The study, by Hewitt Associates, as well as researchers from Harvard University and the Wharton School of the University of Pennsylvania, found that not only did employees overall have critical misperceptions about their 401(k) plans, those misperceptions were even more pervasive among those who failed to participate, or who participated at a level less than the match threshold.
The study of 621 workers found that three-quarters of those not participating enough to receive the full match were unable to correctly identify the company match threshold as a percent of pay, nor the rate at which their employer matched their pre-tax contributions. In fact, only about a third (35%) were definitely aware of the fact that their employer even offered a matching contribution.
Worse, more than half (54%) of the low participating group not only did not know their employer offered a matching contribution – even after they were so informed, only 12% increased their contribution rate.
Their myopia extends to either areas as well. Consider investment options, where a third of survey respondents overall did not know what investments were available in their 401(k) plan – but the ratio of uncertainty more than doubled among those who were not contributing to the full match level.
The level of participation has an impact much greater than plan knowledge, however. Those participating at or above the match level were more likely to say their company’s 401(k) was better than other companies’ 401(k) plan, by a margin of 46% to 37%. The Hewitt survey also found that those who contributed at or above the match threshold were more likely to say:
- they had enough information about the rules of the 401(k) plan (74% to 57%)
- they had a good understanding of the investment choices offered by the plan (68% to 52%)
- they were satisfied with the investment choices offered (66% to 51%)
- their 401(k) met their retirement needs (54% to 34%)
- they would rather save in their 401(k) than outside it (75% to 55%)
Additionally, when asked, three-quarters of those contributing below the match threshold indicated that they did not know how much of their preretirement income they would need to replace once they retired, versus about half of those who were contributing at or above that level.
The Hewitt survey also considered the perceptions and behaviors of those nearing retirement. Among survey respondents, the median participant who is age 59 ½ or older believes they should ideally be saving 19% of their income per year, but the Hewitt survey said they were actually only saving 10% per year (those under age 59 ½ thought they should be saving 15%/year, but only reported saving 6% each year). The survey’s authors also noted that approximately two-thirds of those aged 59 ½ who were not participating in their 401(k) said they do not intend to ever participate, compared to less than a quarter of those under age 59 ½. However, of the roughly one-third of nonparticipants below age 59 ½ who said they planned to start saving in the plan within two months following the survey – only 12.5% actually did.
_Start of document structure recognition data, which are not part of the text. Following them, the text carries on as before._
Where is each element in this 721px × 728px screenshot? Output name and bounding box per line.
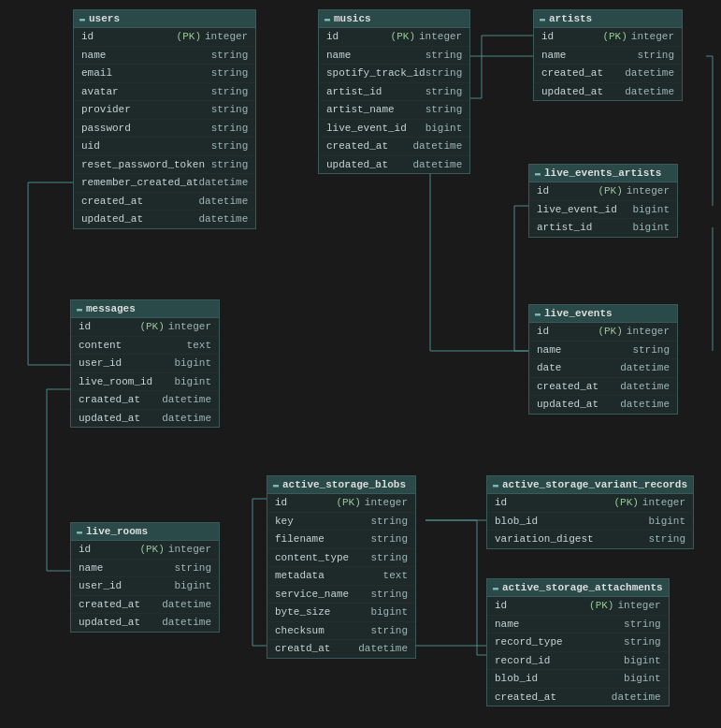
field-name: created_at: [537, 379, 598, 395]
field-name: created_at: [79, 597, 140, 613]
table-row: id(PK)integer: [74, 28, 255, 47]
table-row: creatd_atdatetime: [267, 640, 415, 658]
field-name: id: [495, 598, 507, 614]
table-row: checksumstring: [267, 622, 415, 641]
table-live_events_artists: ▬live_events_artistsid(PK)integerlive_ev…: [528, 164, 678, 238]
table-row: namestring: [319, 47, 469, 66]
table-row: user_idbigint: [71, 355, 219, 373]
field-type: string: [648, 531, 685, 547]
field-type: string: [425, 84, 463, 100]
field-name: service_name: [275, 587, 349, 603]
field-type-text: string: [211, 104, 249, 115]
table-row: variation_digeststring: [487, 531, 693, 548]
field-name: remember_created_at: [81, 175, 198, 191]
table-icon-active_storage_attachments: ▬: [493, 583, 498, 593]
field-type-text: datetime: [162, 394, 211, 405]
field-name: id: [541, 29, 554, 45]
field-pk: (PK): [336, 497, 360, 508]
field-name: name: [81, 48, 106, 64]
field-type-text: string: [370, 516, 408, 527]
field-type-text: bigint: [174, 580, 211, 591]
table-row: service_namestring: [267, 586, 415, 604]
table-row: providerstring: [74, 101, 255, 120]
field-type: string: [637, 48, 674, 64]
table-icon-users: ▬: [79, 14, 85, 24]
field-type-text: string: [624, 636, 661, 648]
field-type: string: [370, 587, 408, 603]
table-row: created_atdatetime: [487, 689, 669, 706]
field-type-text: bigint: [632, 204, 670, 215]
field-type: datetime: [412, 138, 462, 154]
table-title-active_storage_blobs: active_storage_blobs: [282, 479, 406, 490]
field-type-text: string: [425, 104, 463, 115]
table-row: id(PK)integer: [529, 323, 677, 342]
field-type-text: text: [187, 340, 211, 351]
field-name: id: [79, 542, 91, 558]
table-row: artist_idbigint: [529, 219, 677, 237]
field-type: string: [211, 138, 249, 154]
field-name: live_event_id: [326, 121, 407, 137]
table-title-live_events_artists: live_events_artists: [544, 167, 661, 179]
field-type: datetime: [162, 615, 211, 631]
table-row: emailstring: [74, 65, 255, 83]
field-name: name: [537, 342, 561, 358]
table-title-artists: artists: [549, 13, 592, 24]
field-type: datetime: [620, 379, 670, 395]
field-type-text: integer: [168, 321, 211, 332]
field-type-text: string: [632, 344, 670, 356]
field-name: content_type: [275, 550, 349, 566]
field-name: date: [537, 360, 561, 376]
table-header-active_storage_attachments[interactable]: ▬active_storage_attachments: [487, 579, 669, 597]
field-name: blob_id: [495, 514, 538, 530]
field-type: datetime: [198, 175, 248, 191]
field-type: (PK)integer: [589, 598, 661, 614]
field-type-text: string: [174, 562, 211, 574]
table-header-active_storage_variant_records[interactable]: ▬active_storage_variant_records: [487, 476, 693, 494]
field-type-text: integer: [627, 185, 670, 197]
field-type-text: integer: [419, 31, 462, 42]
field-type-text: string: [425, 50, 463, 61]
field-name: updated_at: [79, 615, 140, 631]
field-name: filename: [275, 531, 324, 547]
table-row: id(PK)integer: [534, 28, 682, 47]
field-type: datetime: [358, 641, 408, 657]
table-header-live_rooms[interactable]: ▬live_rooms: [71, 523, 219, 541]
table-header-live_events_artists[interactable]: ▬live_events_artists: [529, 165, 677, 182]
field-type: string: [624, 634, 661, 650]
field-type-text: datetime: [620, 362, 670, 373]
field-name: uid: [81, 138, 100, 154]
field-type: datetime: [612, 690, 661, 706]
table-icon-live_events: ▬: [535, 309, 541, 319]
table-row: byte_sizebigint: [267, 604, 415, 622]
table-title-live_events: live_events: [544, 308, 613, 319]
field-type: string: [211, 84, 249, 100]
field-type: string: [211, 48, 249, 64]
table-row: updated_atdatetime: [71, 614, 219, 632]
field-name: variation_digest: [495, 531, 594, 547]
field-type-text: datetime: [612, 692, 661, 703]
table-row: craated_atdatetime: [71, 391, 219, 410]
table-icon-artists: ▬: [540, 14, 545, 24]
table-header-live_events[interactable]: ▬live_events: [529, 305, 677, 323]
table-header-active_storage_blobs[interactable]: ▬active_storage_blobs: [267, 476, 415, 494]
table-header-artists[interactable]: ▬artists: [534, 10, 682, 28]
field-type-text: integer: [642, 497, 685, 508]
table-header-users[interactable]: ▬users: [74, 10, 255, 28]
table-icon-musics: ▬: [324, 14, 330, 24]
table-header-messages[interactable]: ▬messages: [71, 300, 219, 318]
table-row: record_idbigint: [487, 652, 669, 671]
field-type-text: string: [648, 533, 685, 545]
table-row: id(PK)integer: [71, 541, 219, 560]
field-type-text: datetime: [412, 159, 462, 170]
field-name: created_at: [541, 66, 603, 81]
field-type: datetime: [412, 157, 462, 173]
table-row: artist_idstring: [319, 83, 469, 102]
table-title-active_storage_attachments: active_storage_attachments: [502, 582, 663, 593]
field-type: string: [425, 66, 463, 81]
field-type: string: [370, 514, 408, 530]
table-row: record_typestring: [487, 633, 669, 652]
table-live_rooms: ▬live_roomsid(PK)integernamestringuser_i…: [70, 522, 220, 633]
field-type: (PK)integer: [139, 542, 211, 558]
table-header-musics[interactable]: ▬musics: [319, 10, 469, 28]
field-type: bigint: [370, 604, 408, 620]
The most popular reason given by those older than 59 ½ for not participating was, “There’s always a chance I might be changing jobs or retiring soon”, cited by a third of those respondents. “I can’t afford to save right now” was second, cited by 25%, while “I’m worried about corporate scandals and accountability” was third most commonly cited (18%). Younger workers were most likely to cite “I can’t afford to save right now” as a reason for non-participating (14%), while concern about scandals and accountability was second-most often cited.
The survey’s authors noted the following challenges/opportunities from their analysis of the data:
- Lack of comfort with the investment process remains a deterrent to retirement saving
- Lack of urgency and conviction are also barriers, but in general employees know the importance of savings
- Influencing factors such as affordability, job security, and confidence in the markets may be more perceived than real – but they still affect workers’ willingness to save, and
- Workers may have excellent intentions when it comes to retirement savings – and still fail to act.